Exercise description
Where does the word "kinerja" appear in the data? Copy every line that holds it.
BEGIN
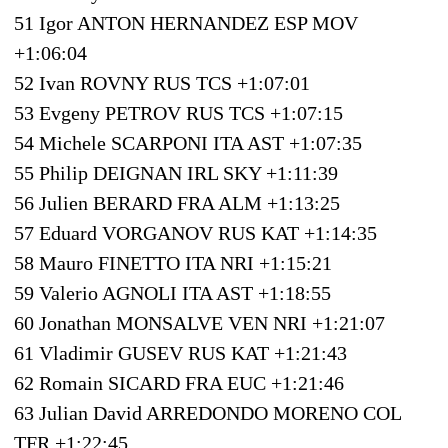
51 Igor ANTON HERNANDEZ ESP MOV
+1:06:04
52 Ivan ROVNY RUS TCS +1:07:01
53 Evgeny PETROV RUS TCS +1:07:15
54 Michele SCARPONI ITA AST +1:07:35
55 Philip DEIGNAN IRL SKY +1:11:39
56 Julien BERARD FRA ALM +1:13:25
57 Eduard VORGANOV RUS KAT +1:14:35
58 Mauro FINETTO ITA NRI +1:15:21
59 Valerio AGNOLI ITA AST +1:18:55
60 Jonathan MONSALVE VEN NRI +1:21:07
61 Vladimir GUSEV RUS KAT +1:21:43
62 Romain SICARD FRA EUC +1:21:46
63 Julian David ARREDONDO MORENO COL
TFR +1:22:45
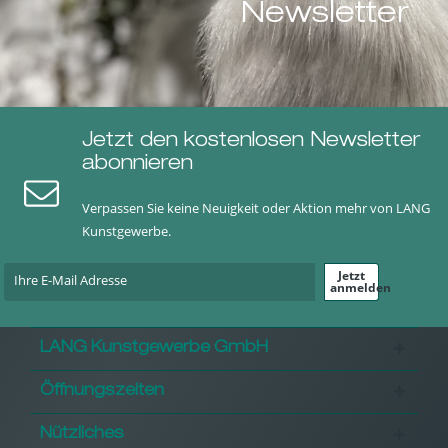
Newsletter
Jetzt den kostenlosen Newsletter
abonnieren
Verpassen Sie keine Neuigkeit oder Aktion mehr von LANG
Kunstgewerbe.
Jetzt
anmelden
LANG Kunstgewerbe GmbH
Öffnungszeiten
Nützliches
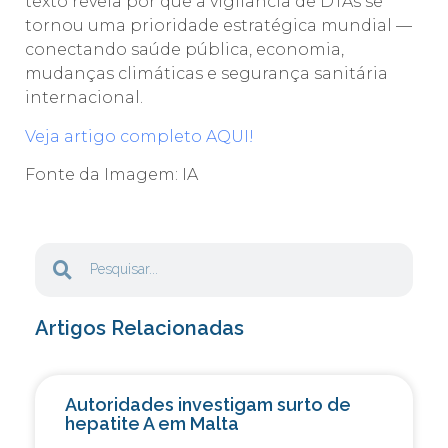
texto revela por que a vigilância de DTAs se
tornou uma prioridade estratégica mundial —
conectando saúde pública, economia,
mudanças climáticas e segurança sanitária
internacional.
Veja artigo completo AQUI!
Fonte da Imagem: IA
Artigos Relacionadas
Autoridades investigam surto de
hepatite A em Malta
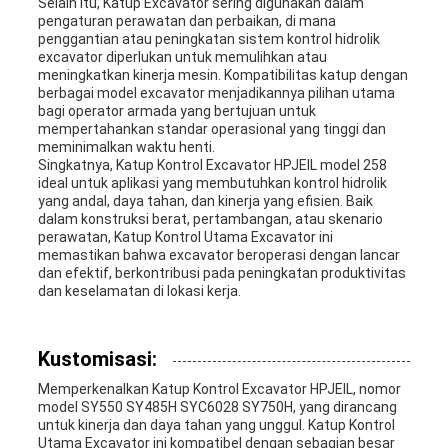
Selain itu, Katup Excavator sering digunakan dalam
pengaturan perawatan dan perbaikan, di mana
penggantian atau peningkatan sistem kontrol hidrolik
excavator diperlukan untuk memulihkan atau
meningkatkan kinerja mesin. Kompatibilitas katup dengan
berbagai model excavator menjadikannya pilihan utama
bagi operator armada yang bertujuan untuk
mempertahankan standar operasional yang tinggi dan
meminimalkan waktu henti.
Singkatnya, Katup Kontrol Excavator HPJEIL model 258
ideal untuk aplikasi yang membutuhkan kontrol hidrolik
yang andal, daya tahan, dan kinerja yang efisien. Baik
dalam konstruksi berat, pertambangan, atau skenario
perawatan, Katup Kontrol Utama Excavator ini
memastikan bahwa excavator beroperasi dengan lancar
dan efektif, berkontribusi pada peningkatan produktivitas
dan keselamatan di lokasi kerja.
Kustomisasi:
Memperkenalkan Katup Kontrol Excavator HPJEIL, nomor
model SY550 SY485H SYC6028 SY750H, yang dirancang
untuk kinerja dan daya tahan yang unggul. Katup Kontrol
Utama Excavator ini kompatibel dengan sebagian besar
END
BEGIN
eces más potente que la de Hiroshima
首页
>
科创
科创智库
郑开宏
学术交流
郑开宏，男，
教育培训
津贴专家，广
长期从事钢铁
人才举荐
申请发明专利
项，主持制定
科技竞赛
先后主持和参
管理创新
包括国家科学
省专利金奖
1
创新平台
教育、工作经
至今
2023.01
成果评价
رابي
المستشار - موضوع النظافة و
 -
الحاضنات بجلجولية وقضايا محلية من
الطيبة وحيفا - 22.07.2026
END
Task solution
meningkatkan kinerja mesin. Kompatibilitas katup dengan
yang andal, daya tahan, dan kinerja yang efisien. Baik
untuk kinerja dan daya tahan yang unggul. Katup Kontrol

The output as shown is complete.